A Perfect Tree for Capitol Rotunda

Craig Kreiner of the State Building Division says it took a few more tugs than expected Monday to nudge the 25-foot-tall blue spruce through the Capitol doors en route to its place of honor in the Capitol Rotunda.

After 40 years of selecting holiday trees for the Capitol and overseeing their delivery, Kreiner said he knew all along the 30-year-old tree, estimated at 15 feet wide, would fit through the north doorway, which measures just 6 feet wide by 7 feet tall. “I knew we would get in in there, but I thought it would go a lot easier than it did,” he said. The state horticulturalist supervisor said he didn’t want to cut any branches from the perfectly shaped tree.

Guiding the tree with ropes were about 35 men Kreiner recruited from the Capitol maintenance and carpenter shops and the maintenance crew at the State Office Building. In the group guiding the tree was Lt. Gov. John Nelson in a white shirt and tie. The operation is a model of cooperation as the truck and boom used to hoist the tree to the main floor came from the State Department of Roads.
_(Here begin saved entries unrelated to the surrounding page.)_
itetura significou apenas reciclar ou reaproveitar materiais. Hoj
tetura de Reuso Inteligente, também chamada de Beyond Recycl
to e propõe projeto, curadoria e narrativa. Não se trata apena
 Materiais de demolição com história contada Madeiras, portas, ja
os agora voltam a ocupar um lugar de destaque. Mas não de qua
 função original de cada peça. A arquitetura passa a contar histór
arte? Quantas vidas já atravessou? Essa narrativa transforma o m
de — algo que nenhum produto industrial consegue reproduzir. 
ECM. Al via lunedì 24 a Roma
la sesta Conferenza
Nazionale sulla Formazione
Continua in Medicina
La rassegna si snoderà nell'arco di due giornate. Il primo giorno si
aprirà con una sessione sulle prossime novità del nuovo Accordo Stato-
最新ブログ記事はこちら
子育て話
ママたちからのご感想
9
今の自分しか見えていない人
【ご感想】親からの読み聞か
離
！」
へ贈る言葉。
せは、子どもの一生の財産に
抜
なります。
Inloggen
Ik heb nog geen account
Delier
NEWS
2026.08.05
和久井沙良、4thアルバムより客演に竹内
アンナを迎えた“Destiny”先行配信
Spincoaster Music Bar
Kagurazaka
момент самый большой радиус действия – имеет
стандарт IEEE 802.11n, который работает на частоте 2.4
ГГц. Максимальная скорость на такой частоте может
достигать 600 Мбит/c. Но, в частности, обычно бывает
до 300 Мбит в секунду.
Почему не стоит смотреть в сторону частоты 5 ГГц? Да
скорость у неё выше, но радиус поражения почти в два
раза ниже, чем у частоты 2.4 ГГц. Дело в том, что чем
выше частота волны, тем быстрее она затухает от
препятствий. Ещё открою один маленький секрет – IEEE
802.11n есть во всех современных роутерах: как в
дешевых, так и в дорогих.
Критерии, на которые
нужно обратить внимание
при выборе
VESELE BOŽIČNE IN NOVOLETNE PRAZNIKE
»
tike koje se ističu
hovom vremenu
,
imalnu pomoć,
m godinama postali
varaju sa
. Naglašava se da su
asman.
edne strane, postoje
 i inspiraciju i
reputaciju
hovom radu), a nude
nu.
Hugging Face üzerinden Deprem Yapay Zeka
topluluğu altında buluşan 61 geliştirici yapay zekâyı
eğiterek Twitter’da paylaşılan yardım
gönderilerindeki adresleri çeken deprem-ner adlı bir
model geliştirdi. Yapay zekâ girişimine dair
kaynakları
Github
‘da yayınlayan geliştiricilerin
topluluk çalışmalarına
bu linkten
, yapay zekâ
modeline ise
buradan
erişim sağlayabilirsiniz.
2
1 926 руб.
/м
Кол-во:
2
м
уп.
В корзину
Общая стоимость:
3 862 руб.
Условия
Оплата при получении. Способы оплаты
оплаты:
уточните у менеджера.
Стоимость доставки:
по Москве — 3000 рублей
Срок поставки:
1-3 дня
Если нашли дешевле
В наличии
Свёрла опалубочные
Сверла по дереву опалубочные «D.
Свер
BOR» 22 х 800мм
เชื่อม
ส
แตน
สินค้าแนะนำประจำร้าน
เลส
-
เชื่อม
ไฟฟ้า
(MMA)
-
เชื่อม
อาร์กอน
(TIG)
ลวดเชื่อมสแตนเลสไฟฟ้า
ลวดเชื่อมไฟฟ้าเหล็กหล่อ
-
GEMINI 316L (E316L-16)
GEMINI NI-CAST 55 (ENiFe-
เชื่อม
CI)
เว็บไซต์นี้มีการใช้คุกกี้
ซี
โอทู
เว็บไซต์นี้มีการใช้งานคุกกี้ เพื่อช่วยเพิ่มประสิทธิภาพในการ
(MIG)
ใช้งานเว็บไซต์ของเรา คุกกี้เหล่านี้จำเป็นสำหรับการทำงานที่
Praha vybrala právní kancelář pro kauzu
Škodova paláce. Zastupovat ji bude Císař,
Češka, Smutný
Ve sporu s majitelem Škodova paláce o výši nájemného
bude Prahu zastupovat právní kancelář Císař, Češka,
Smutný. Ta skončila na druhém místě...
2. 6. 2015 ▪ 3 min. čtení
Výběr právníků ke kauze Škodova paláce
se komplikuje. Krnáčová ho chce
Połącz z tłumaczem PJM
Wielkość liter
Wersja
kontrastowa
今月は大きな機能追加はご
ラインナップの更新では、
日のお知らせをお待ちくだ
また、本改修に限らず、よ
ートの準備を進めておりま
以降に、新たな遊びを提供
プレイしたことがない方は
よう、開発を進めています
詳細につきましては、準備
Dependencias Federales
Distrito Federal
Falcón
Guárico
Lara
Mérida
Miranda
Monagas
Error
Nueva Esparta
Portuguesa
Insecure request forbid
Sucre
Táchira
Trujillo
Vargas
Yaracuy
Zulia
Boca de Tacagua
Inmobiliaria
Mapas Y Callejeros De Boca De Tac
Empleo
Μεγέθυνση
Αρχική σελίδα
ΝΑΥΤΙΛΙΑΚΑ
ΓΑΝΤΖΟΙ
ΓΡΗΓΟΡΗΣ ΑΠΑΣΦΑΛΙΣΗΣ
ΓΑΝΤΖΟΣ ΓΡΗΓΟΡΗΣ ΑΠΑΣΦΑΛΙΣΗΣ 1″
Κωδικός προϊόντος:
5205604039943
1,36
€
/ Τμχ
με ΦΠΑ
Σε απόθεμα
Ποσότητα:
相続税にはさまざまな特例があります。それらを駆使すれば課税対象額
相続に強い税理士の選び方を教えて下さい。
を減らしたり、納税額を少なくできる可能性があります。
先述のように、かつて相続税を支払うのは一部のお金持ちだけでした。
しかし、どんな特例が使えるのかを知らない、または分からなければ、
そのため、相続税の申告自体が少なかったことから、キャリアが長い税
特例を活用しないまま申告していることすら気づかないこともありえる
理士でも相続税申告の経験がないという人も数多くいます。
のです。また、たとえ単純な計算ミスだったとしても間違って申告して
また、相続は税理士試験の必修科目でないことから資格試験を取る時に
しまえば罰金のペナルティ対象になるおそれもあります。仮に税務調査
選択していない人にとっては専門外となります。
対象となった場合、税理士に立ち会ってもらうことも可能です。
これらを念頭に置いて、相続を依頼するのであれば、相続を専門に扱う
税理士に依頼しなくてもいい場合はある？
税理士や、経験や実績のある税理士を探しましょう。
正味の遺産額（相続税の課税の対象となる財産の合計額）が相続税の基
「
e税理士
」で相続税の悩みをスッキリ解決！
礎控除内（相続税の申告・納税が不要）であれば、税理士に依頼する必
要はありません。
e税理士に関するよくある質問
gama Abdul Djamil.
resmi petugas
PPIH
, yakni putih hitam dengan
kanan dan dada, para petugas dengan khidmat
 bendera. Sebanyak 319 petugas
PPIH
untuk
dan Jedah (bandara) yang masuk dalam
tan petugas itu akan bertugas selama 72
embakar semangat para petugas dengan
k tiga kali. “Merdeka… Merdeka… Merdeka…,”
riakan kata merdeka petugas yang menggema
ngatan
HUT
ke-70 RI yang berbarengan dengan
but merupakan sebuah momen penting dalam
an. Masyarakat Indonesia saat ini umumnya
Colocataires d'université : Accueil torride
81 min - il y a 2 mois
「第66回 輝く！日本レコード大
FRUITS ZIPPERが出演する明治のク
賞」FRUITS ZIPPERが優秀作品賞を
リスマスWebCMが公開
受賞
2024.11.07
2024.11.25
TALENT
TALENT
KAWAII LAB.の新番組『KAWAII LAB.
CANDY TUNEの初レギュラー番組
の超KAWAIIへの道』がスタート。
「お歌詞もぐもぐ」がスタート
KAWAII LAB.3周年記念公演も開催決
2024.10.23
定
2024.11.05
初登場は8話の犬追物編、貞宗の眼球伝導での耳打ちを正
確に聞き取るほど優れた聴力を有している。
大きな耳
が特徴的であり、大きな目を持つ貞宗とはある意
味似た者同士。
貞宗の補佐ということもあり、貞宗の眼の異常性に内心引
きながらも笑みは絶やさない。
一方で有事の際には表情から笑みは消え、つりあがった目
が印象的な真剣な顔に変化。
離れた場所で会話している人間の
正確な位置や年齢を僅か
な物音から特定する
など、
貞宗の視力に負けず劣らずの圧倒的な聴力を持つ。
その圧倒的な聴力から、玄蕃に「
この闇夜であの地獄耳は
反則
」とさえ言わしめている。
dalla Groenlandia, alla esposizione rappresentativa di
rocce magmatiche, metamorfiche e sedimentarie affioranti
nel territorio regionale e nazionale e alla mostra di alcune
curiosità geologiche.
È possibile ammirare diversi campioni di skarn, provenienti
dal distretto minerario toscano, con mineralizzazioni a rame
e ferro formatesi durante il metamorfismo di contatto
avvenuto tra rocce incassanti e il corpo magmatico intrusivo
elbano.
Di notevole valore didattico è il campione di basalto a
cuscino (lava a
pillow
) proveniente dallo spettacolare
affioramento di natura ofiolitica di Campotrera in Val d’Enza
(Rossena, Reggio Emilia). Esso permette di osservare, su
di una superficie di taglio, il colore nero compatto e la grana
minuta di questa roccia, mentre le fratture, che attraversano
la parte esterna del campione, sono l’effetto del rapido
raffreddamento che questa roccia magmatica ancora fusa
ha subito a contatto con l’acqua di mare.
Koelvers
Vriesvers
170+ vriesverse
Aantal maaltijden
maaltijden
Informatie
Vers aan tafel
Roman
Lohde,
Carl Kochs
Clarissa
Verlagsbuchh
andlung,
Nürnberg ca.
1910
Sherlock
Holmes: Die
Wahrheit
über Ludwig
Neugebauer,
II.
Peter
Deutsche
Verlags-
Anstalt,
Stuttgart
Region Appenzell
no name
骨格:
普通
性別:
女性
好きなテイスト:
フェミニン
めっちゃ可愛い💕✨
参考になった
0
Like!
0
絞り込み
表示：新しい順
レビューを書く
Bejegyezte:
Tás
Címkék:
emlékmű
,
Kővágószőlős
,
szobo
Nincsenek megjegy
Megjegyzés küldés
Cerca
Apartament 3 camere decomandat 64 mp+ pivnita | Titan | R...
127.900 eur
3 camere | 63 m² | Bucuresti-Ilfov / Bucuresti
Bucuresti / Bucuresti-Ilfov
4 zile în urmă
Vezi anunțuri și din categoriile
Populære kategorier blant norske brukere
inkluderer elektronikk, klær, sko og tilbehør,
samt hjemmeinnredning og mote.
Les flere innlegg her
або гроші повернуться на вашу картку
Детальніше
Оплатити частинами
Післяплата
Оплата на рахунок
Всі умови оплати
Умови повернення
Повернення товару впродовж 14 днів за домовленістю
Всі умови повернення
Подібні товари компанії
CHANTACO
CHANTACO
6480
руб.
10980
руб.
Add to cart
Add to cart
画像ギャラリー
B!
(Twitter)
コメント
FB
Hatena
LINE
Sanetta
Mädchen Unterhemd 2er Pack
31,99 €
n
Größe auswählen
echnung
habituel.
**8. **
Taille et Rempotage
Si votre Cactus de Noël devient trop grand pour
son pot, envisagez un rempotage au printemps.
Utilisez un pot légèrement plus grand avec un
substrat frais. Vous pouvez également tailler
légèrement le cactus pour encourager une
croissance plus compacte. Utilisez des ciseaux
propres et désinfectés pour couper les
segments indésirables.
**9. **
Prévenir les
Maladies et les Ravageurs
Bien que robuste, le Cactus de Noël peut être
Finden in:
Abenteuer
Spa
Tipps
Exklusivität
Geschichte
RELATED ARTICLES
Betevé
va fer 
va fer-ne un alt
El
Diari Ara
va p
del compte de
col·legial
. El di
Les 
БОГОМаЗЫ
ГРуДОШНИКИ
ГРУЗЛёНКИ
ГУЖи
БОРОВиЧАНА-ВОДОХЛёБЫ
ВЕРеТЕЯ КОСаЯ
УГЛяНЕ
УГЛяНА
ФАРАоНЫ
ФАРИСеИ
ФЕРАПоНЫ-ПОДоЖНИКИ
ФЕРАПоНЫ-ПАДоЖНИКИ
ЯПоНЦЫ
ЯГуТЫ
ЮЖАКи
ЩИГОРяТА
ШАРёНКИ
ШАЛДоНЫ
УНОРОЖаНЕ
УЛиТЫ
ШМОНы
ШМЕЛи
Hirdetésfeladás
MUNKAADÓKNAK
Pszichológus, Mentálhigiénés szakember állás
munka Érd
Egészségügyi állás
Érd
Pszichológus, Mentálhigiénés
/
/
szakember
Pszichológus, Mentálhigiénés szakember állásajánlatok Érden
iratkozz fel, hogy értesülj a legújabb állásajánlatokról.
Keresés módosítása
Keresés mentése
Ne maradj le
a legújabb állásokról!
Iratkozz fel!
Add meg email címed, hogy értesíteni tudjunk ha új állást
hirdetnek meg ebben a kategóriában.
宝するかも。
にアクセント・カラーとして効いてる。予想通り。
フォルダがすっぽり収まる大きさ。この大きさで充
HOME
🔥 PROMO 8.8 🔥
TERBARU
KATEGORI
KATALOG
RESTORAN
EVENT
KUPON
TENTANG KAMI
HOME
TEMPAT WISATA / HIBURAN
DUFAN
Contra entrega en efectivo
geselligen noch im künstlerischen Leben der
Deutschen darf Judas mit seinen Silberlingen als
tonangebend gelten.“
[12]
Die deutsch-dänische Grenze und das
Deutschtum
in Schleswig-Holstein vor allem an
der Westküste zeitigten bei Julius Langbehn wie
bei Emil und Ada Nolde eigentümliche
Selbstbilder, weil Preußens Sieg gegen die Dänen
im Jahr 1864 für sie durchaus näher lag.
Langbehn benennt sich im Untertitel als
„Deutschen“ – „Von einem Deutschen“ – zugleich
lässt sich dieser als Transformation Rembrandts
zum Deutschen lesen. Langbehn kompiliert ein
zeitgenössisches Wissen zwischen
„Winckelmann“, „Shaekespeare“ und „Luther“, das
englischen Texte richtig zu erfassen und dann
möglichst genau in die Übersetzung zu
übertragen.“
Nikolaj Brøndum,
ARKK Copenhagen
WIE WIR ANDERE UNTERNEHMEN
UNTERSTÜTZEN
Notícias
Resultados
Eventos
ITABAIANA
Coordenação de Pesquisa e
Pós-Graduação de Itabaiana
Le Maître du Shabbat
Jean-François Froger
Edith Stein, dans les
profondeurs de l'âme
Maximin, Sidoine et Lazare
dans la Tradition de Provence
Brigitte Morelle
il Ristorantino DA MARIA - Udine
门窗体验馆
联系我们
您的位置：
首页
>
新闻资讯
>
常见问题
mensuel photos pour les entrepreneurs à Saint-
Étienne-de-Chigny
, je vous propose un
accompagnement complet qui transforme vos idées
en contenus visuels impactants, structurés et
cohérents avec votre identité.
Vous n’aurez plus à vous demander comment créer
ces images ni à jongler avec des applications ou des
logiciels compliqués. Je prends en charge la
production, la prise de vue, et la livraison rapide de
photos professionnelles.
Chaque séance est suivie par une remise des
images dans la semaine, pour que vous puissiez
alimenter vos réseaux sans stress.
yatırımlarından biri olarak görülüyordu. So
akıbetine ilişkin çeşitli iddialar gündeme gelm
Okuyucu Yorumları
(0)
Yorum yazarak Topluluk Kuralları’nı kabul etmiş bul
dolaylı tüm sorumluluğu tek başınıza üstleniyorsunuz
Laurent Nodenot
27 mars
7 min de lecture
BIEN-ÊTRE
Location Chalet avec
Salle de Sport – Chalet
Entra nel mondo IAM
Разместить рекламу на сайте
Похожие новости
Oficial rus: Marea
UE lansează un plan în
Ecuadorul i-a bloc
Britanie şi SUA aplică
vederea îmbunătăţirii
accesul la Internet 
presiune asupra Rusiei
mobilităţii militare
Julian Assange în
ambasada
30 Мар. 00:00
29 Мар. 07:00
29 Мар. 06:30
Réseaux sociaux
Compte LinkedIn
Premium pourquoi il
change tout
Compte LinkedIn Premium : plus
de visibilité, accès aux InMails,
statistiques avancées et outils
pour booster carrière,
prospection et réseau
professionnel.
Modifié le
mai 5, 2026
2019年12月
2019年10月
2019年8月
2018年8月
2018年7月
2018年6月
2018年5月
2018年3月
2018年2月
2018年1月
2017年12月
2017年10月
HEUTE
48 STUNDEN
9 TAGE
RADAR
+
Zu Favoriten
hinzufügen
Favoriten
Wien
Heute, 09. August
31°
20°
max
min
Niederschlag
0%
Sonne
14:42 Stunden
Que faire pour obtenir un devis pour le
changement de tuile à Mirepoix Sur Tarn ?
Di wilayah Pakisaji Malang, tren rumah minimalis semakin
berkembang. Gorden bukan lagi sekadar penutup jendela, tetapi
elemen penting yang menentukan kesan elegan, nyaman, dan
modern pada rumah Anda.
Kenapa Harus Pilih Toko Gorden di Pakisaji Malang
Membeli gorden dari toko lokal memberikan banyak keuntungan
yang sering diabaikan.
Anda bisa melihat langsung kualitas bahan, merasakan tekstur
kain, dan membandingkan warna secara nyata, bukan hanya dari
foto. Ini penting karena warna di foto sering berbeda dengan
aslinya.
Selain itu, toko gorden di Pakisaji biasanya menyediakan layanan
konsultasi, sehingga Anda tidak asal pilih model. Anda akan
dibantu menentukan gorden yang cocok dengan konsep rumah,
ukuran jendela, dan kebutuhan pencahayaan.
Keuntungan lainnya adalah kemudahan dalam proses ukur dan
Before the boom was made available, men pulled the tree up the north steps of the Capitol, a practice that was hard on the tree, the granite steps, and the crew.

This year’s tree came from the yard of Gary and Judy Koch at 2566 Kessler Blvd. in south Lincoln. There it was being crowded out by a pin oak, Kreiner said. The Kochs, who are personal friends of Kreiner, were on hand to see their tree delivered to the Capitol. Gary, a skilled woodcarver, asked for the tree stump.

Kreiner said he relies on Nebraskans to tell him about trees that might be suitable for the Capitol, cautioning that only about one out of 12 to 15 actually fits the need. He inspects every tree brought to his attention, within reasonable travel distance, and he is already preparing to check out a tree in Shelby, Neb., for next year. Aware of all Nebraskans’ connection to the Capitol, he seeks out trees from communities outside Lincoln, and he is still bothered that a tree brought to his attention in Chadron was simply too far away to consider.

Among the visitors to the Capitol on Monday was the Langer family of Lincoln, who came by for a Christmas family photo. “This is a bonus,” said Chris Langer, explaining that he and his family showed up at the Capitol, not knowing about scheduled tree arrival. “We took our own pictures of the tree coming in,” said son Jordan, who sent a photo of the tree to his girlfriend in Washington, D.C. “On our first date, we walked through the Capitol,” Jordan said.

The Capitol tree lighting ceremony will be at 2 p.m. Dec. 7 in the second-floor Rotunda. Also on Dec. 7, the Kennard and Ferguson houses near the Capitol will be open from 1 to 5 p.m. with free admission. The Capitol tree, featuring decorations from Nebraska’s 93 counties, will be the center of attention at the Holiday Tuba Concert, noon Dec. 16, and the Holiday Horns Concert, sponsored by the UNL School of Music, noon Dec. 17.